Geography, in Sheffield, 3.30pm Saturday April 16th, 2016

Geography, in Sheffield, 3.30pm Saturday April 16th, 2016

Carl Lee and Danny Dorling talk about geography, what it means to them and why it might be of interest to you: 3.30pm Saturday April 16th 2016. Free entry, Blackwell’s Bookshop, Sheffield University, Jessop West, 1 Upper Hanover Street, Sheffield, S3 7RA. No need to book.

The great challenges of the 21st century are geographical in their formulation, analysis and consequence, and they transcend the physical/social divide. To study the Earth, its biodiversity and humans as part of that, is to study geography.

A few decades ago, our discipline was in the academic doldrums. Split between the science of the physical world and the social science of humanity, it was accused of being a subject without a core: no more than a bunch of disparate interests and maverick academics gathered under the banner of place and space, teaching undergraduates of middling ability who were often set on a career in banking.

In the UK, the phrase “geography teacher” remains a term of abuse. It has been used to disparage the manners, attitudes and even sartorial elegance of individuals as disparate as Labour Party leader Jeremy Corbyn and musician Jarvis Cocker. Yet geography has never been more important than it is now. Humans have never been more networked, and we have never known so much about the natural world, its biodiversity, its chemistry, the flows of its energy that we capture and put to work and the consequences of our actions on a dynamic biosphere. The linking of all these things is the essence of geography, and the subject is enjoying a renaissance.

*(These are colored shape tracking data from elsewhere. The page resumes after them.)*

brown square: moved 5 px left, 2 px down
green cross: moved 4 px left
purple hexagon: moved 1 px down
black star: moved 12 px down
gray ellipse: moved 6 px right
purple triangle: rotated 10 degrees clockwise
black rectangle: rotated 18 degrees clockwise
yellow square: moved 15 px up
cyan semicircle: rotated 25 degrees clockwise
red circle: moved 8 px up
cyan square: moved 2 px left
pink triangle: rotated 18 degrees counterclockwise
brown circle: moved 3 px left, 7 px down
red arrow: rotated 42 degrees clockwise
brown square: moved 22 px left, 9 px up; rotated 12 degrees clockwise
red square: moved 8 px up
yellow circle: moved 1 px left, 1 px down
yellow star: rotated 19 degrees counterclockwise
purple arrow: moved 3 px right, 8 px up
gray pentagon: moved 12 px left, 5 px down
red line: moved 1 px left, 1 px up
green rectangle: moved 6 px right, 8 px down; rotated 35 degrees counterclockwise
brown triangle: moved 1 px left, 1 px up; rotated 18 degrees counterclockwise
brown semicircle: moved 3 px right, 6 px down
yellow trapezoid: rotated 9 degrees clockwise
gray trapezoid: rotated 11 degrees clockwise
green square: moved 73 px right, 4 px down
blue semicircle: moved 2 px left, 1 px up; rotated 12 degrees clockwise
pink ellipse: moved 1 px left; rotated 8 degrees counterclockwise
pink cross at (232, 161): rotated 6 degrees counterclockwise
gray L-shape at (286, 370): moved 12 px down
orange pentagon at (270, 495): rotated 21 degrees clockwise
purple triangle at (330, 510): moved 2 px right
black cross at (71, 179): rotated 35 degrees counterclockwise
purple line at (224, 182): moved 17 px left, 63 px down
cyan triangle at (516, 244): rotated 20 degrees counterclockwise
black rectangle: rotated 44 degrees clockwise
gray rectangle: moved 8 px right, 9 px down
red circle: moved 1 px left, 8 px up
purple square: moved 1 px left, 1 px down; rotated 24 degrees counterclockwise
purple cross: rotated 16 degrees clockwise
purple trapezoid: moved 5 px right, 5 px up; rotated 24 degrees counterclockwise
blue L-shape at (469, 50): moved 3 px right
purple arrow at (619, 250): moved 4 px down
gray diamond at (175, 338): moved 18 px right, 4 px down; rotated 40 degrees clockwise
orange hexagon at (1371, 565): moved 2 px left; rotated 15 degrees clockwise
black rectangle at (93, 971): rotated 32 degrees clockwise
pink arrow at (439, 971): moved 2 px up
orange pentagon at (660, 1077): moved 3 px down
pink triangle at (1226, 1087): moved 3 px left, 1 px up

In 1971, US biologist Barry Commoner set out four laws of ecology in his book The Closing Circle: Nature, Man and Technology. These were: everything is connected to everything else; everything must go somewhere; nature knows best; and there is no such thing as a free lunch. Some might think this is all rather New Age and glib, but unpick these simple homilies and you reveal the origins of modern geography.